# AVAILABLE DATA

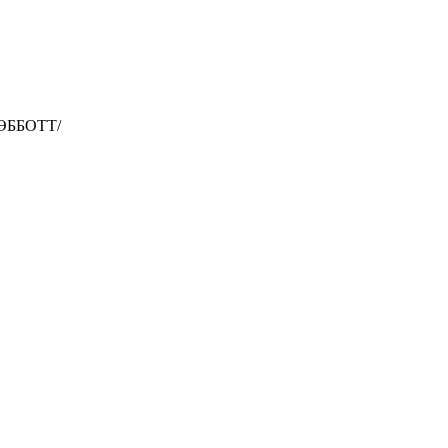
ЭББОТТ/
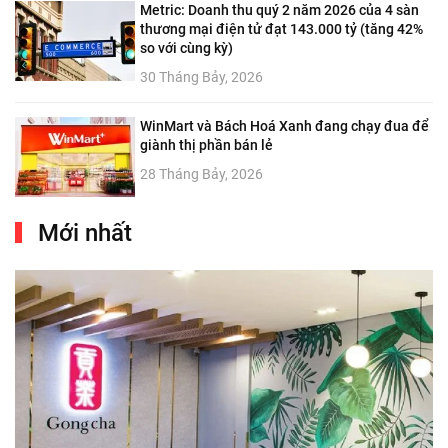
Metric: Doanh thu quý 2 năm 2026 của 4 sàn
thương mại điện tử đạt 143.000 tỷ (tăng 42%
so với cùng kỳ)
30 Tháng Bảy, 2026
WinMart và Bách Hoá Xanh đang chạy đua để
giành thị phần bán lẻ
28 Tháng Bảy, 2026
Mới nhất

# TO DO
Each record above should be returned unchanged, except that the pictures are dropped.

# SOLUTION
ЭББОТТ/
Metric: Doanh thu quý 2 năm 2026 của 4 sàn
thương mại điện tử đạt 143.000 tỷ (tăng 42%
so với cùng kỳ)
30 Tháng Bảy, 2026
WinMart và Bách Hoá Xanh đang chạy đua để
giành thị phần bán lẻ
28 Tháng Bảy, 2026
Mới nhất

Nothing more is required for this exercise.